With the images set aside, retype every record below character for character.

### RAW DATA
[Start of section]

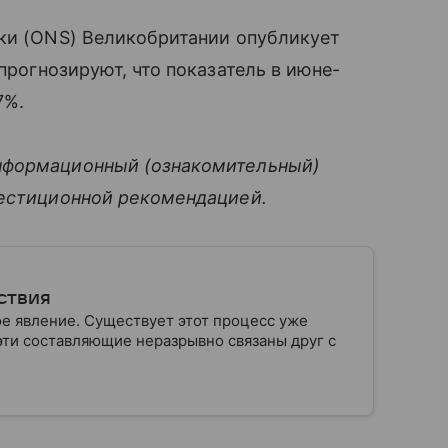
ики (ONS) Великобритании опубликует
прогнозируют, что показатель в июне-
7%.
нформационный (ознакомительный)
вестиционной рекомендацией.
ствия
 явление. Существует этот процесс уже
 эти составляющие неразрывно связаны друг с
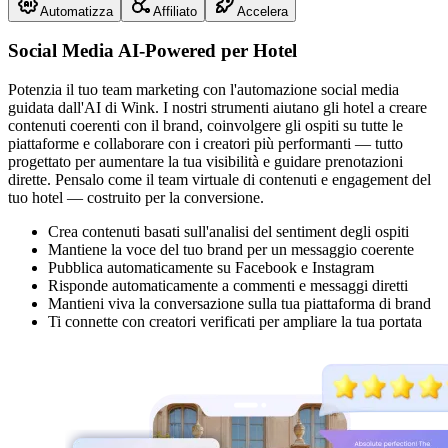
Automatizza
Affiliato
Accelera
Social Media AI-Powered per Hotel
Potenzia il tuo team marketing con l'automazione social media
guidata dall'AI di Wink. I nostri strumenti aiutano gli hotel a creare
contenuti coerenti con il brand, coinvolgere gli ospiti su tutte le
piattaforme e collaborare con i creatori più performanti — tutto
progettato per aumentare la tua visibilità e guidare prenotazioni
dirette. Pensalo come il team virtuale di contenuti e engagement del
tuo hotel — costruito per la conversione.
Crea contenuti basati sull'analisi del sentiment degli ospiti
Mantiene la voce del tuo brand per un messaggio coerente
Pubblica automaticamente su Facebook e Instagram
Risponde automaticamente a commenti e messaggi diretti
Mantieni viva la conversazione sulla tua piattaforma di brand
Ti connette con creatori verificati per ampliare la tua portata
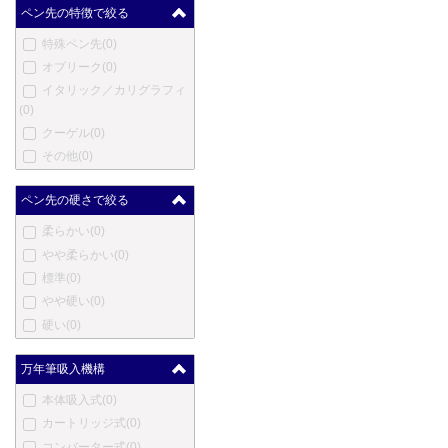
マスター
(0)
ペン先の特徴で絞る
メントモア
(0)
特殊ペン先
(0)
メルリン
(0)
オブリーク
(0)
メタフィス
(0)
イタリック／カリグラフィ
マイケルズファットボーイ
(0)
(0)
クーゲル
(0)
三菱鉛筆
(0)
その他
(0)
三越
(0)
ムーア
(0)
ペン先の硬さで絞る
モリソン
(0)
柔らかい
(0)
ネットウーノ
(0)
やや柔らかい
(0)
ニューマン
(0)
標準
(0)
オート
(0)
やや硬い
(0)
オスミア
(0)
硬い
(0)
パラフェルナリア
(0)
ペンクラスター
(0)
万年筆吸入機構
ぺんてる
(0)
ピエール・カルダン
(0)
本体吸入式
(0)
プラトン
(0)
カートリッジ式
(0)
レシーフ
(0)
コンバーター式
(0)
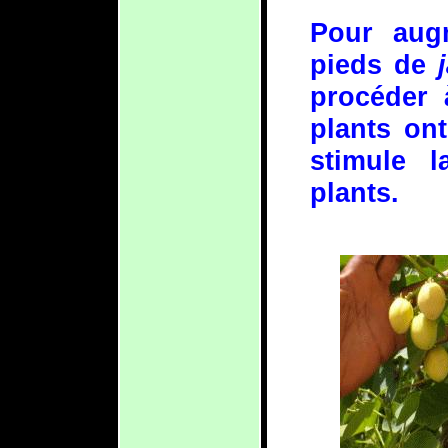
Pour augm
pieds de
procéder 
plants on
stimule l
plants.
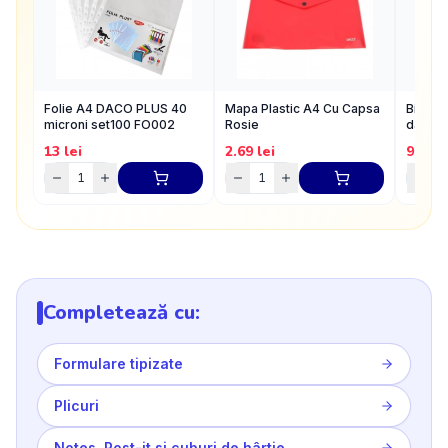
Folie A4 DACO PLUS 40
Mapa Plastic A4 Cu Capsa
Biblior
microni set100 FO002
Rosie
daco r
13
lei
2.69
lei
9.15
l
Completează cu:
Formulare tipizate
Plicuri
Notes, Post-it si cuburi de hârtie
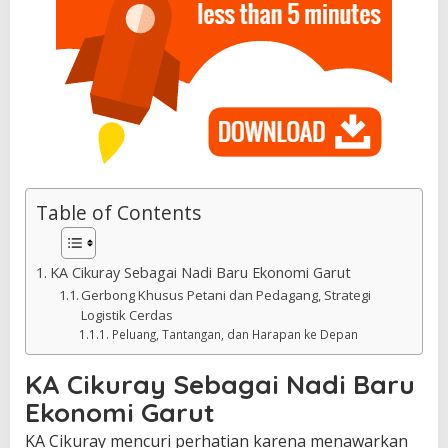
Table of Contents
KA Cikuray Sebagai Nadi Baru Ekonomi Garut
Gerbong Khusus Petani dan Pedagang, Strategi
Logistik Cerdas
Peluang, Tantangan, dan Harapan ke Depan
KA Cikuray Sebagai Nadi Baru
Ekonomi Garut
KA Cikuray mencuri perhatian karena menawarkan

[End of section]

### ANSWER TO THIS TASK
ики (ONS) Великобритании опубликует
прогнозируют, что показатель в июне-
7%.
нформационный (ознакомительный)
вестиционной рекомендацией.
ствия
 явление. Существует этот процесс уже
 эти составляющие неразрывно связаны друг с
Automatizza
Affiliato
Accelera
Social Media AI-Powered per Hotel
Potenzia il tuo team marketing con l'automazione social media
guidata dall'AI di Wink. I nostri strumenti aiutano gli hotel a creare
contenuti coerenti con il brand, coinvolgere gli ospiti su tutte le
piattaforme e collaborare con i creatori più performanti — tutto
progettato per aumentare la tua visibilità e guidare prenotazioni
dirette. Pensalo come il team virtuale di contenuti e engagement del
tuo hotel — costruito per la conversione.
Crea contenuti basati sull'analisi del sentiment degli ospiti
Mantiene la voce del tuo brand per un messaggio coerente
Pubblica automaticamente su Facebook e Instagram
Risponde automaticamente a commenti e messaggi diretti
Mantieni viva la conversazione sulla tua piattaforma di brand
Ti connette con creatori verificati per ampliare la tua portata
マスター
(0)
ペン先の特徴で絞る
メントモア
(0)
特殊ペン先
(0)
メルリン
(0)
オブリーク
(0)
メタフィス
(0)
イタリック／カリグラフィ
マイケルズファットボーイ
(0)
(0)
クーゲル
(0)
三菱鉛筆
(0)
その他
(0)
三越
(0)
ムーア
(0)
ペン先の硬さで絞る
モリソン
(0)
柔らかい
(0)
ネットウーノ
(0)
やや柔らかい
(0)
ニューマン
(0)
標準
(0)
オート
(0)
やや硬い
(0)
オスミア
(0)
硬い
(0)
パラフェルナリア
(0)
ペンクラスター
(0)
万年筆吸入機構
ぺんてる
(0)
ピエール・カルダン
(0)
本体吸入式
(0)
プラトン
(0)
カートリッジ式
(0)
レシーフ
(0)
コンバーター式
(0)
Pour augm
pieds de
procéder 
plants on
stimule l
plants.
Folie A4 DACO PLUS 40
Mapa Plastic A4 Cu Capsa
Biblior
microni set100 FO002
Rosie
daco r
13
lei
2.69
lei
9.15
l
Completează cu:
Formulare tipizate
Plicuri
Notes, Post-it si cuburi de hârtie
Table of Contents
KA Cikuray Sebagai Nadi Baru Ekonomi Garut
Gerbong Khusus Petani dan Pedagang, Strategi
Logistik Cerdas
Peluang, Tantangan, dan Harapan ke Depan
KA Cikuray Sebagai Nadi Baru
Ekonomi Garut
KA Cikuray mencuri perhatian karena menawarkan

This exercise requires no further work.